• **DIRECTIONS FOR THIS TASK**
Look for the word "Chats" in the records, and copy each line where it appears.

(Document understanding data)
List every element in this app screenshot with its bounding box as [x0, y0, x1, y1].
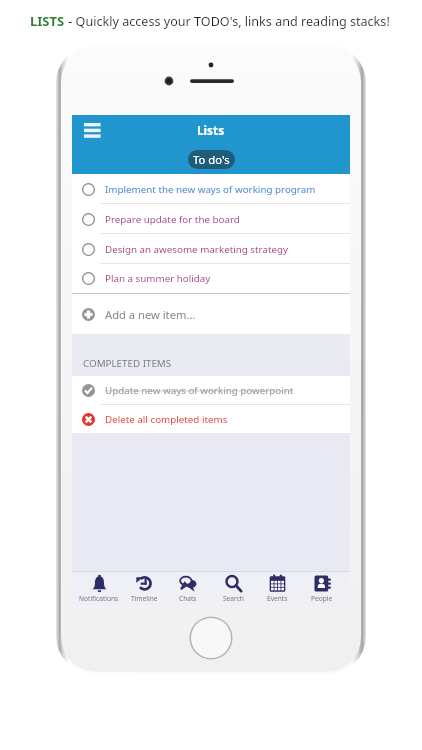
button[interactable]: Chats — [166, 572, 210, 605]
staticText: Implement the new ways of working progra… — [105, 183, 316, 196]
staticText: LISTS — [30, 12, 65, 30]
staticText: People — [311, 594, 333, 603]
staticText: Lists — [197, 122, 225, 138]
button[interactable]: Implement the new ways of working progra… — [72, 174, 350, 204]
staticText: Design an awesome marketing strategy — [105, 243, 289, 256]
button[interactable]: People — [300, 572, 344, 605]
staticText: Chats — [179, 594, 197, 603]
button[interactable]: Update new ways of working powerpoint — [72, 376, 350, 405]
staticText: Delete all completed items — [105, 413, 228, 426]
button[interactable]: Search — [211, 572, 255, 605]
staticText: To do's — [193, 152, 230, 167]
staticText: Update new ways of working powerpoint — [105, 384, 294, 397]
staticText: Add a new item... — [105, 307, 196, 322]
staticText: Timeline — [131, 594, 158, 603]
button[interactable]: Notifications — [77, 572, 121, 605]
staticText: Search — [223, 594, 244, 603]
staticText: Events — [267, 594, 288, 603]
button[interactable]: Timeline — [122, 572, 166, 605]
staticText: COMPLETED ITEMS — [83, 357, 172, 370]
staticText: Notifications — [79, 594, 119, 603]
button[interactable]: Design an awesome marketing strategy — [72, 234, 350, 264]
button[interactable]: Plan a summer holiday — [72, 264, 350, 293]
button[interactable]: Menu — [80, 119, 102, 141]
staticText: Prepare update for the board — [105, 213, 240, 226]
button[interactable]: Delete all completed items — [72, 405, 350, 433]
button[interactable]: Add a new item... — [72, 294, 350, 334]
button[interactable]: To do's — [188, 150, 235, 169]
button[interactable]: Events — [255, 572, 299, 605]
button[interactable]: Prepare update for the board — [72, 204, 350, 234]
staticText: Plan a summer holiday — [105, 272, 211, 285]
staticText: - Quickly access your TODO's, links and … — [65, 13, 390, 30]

• **RESULT OF THIS TASK**
button[interactable]: Chats — [166, 572, 210, 605]
staticText: Chats — [179, 594, 197, 603]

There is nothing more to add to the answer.